Bimba lanciata dalla finestra a Roccapiemonte: la difesa di Margherita Galasso “nessuna prova contro di lei”

neonata lanciata finestra roccapiemonte
Il luogo della tragedia

«Non esistono elementi che dimostrino la partecipazione di Margherita Galasso all’azione omicidiaria». È la posizione ribadita dagli avvocati Stefano Della Corte, del Foro di Salerno, e Giovanna Ventre, del Foro di Nocera Inferiore, difensori della 47enne di Roccapiemonte accusata, insieme al marito Massimo Tufano, di omicidio volontario in concorso per la morte della neonata Maria, precipitata nel settembre 2020 dalla finestra di un’abitazione in via Roma come riportato dal quotidiano Il Mattino oggi in edicola.

Bimba lanciata dalla finestra a Roccapiemonte: la difesa di Margherita Galasso

Le dichiarazioni dei legali arrivano all’indomani dell’udienza davanti alla Corte d’Assise, in cui ha testimoniato Maria Petti, madre dell’imputata. La donna, visibilmente provata, ha ripercorso gli anni di malattia della figlia, precisando di non aver mai detto che Margherita le avesse confessato di aver lanciato la bambina. «Durante la deposizione – hanno spiegato i difensori – la teste ha fornito un racconto frammentario, in alcuni momenti contraddittorio. Ha parlato di un parto avvenuto in solitudine, poi della presenza del marito. In ogni caso, la Galasso, dichiarata incapace di intendere e di volere da due perizie psichiatriche, ha sempre riferito di non ricordare nulla dell’accaduto».

La madre dell’imputata ha raccontato il percorso tormentato della figlia, segnata da anni di fragilità psichiche e trattamenti terapeutici. «I medici mi rassicuravano – ha detto – mi ripetevano che sarebbe guarita, ma non è stato così». Ha aggiunto di aver cercato più volte di riallacciare i rapporti dopo un litigio avvenuto la vigilia di Natale: «Andavo a casa, ma non mi aprivano mai». Dopo la tragedia, la donna ebbe modo di parlare con la figlia a Villa Chiarugi: «Le dissi che, se non voleva tenere la bambina, mi avrebbe potuto chiamare. L’avrei aiutata». Ma, anche in quel momento, Margherita disse di non ricordare nulla del parto né di quanto accaduto dopo.
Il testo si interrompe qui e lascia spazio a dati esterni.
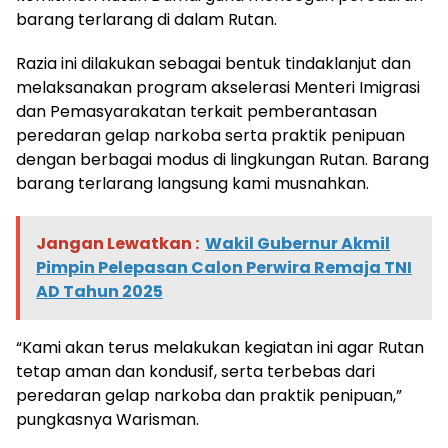
barang terlarang di dalam Rutan.
Razia ini dilakukan sebagai bentuk tindaklanjut dan
melaksanakan program akselerasi Menteri Imigrasi
dan Pemasyarakatan terkait pemberantasan
peredaran gelap narkoba serta praktik penipuan
dengan berbagai modus di lingkungan Rutan. Barang
barang terlarang langsung kami musnahkan.
Jangan Lewatkan :
Wakil Gubernur Akmil
Pimpin Pelepasan Calon Perwira Remaja TNI
AD Tahun 2025
“Kami akan terus melakukan kegiatan ini agar Rutan
tetap aman dan kondusif, serta terbebas dari
peredaran gelap narkoba dan praktik penipuan,”
pungkasnya Warisman.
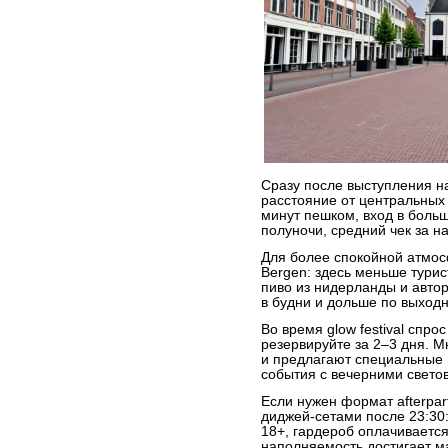
Сразу после выступления на
расстояние от центральных
минут пешком, вход в боль
полуночи, средний чек за н
Для более спокойной атмо
Bergen: здесь меньше турис
пиво из нидерланды и автор
в будни и дольше по выход
Во время glow festival спро
резервируйте за 2–3 дня. 
и предлагают специальные 
события с вечерними свет
Если нужен формат afterpar
диджей-сетами после 23:30:
18+, гардероб оплачивается
наполняемость достигает ма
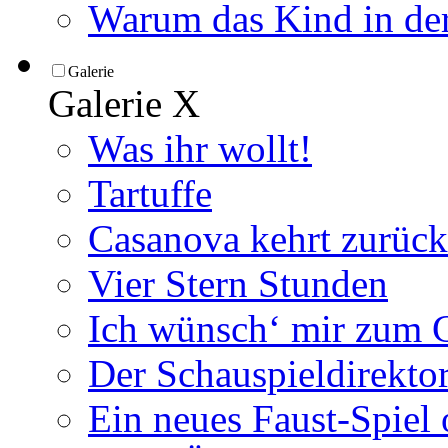
Warum das Kind in der
Galerie
Galerie
X
Was ihr wollt!
Tartuffe
Casanova kehrt zurück
Vier Stern Stunden
Ich wünsch‘ mir zum G
Der Schauspieldirektor
Ein neues Faust-Spiel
Il corpo della neonata fu ritrovato da alcuni passanti, già privo di vita, in un’aiuola sotto l’abitazione. L’indagine portò subito all’arresto della madre e al coinvolgimento del marito. Tuttavia, il gip di Nocera Inferiore, Luigi Levita, ne dispose la scarcerazione, non riscontrando gravi indizi di colpevolezza. In seguito, la Procura chiese un nuovo mandato di arresto per Tufano, rigettato dallo stesso giudice.

Nel corso degli interrogatori, l’uomo ha sempre dichiarato di non essere a conoscenza della gravidanza della moglie, ricordando le difficoltà dovute alle sue condizioni di salute mentale. Le tensioni in famiglia, già segnate da denunce reciproche per stalking e maltrattamenti, avevano portato lui e il figlio ad allontanarsi dall’abitazione, tornando a viverci solo pochi mesi prima dei fatti. Tufano ha inoltre sostenuto che tra i due non vi fosse più alcun legame coniugale, ma una convivenza forzata.

La difesa della Galasso ha infine ribadito che non esistono prove concrete del suo coinvolgimento diretto nella morte della piccola. Sarà il processo, proseguono i legali, a dover chiarire ciò che avvenne realmente in quella casa di via Roma, per ricostruire la verità su una vicenda che continua a scuotere l’intera comunità di Roccapiemonte.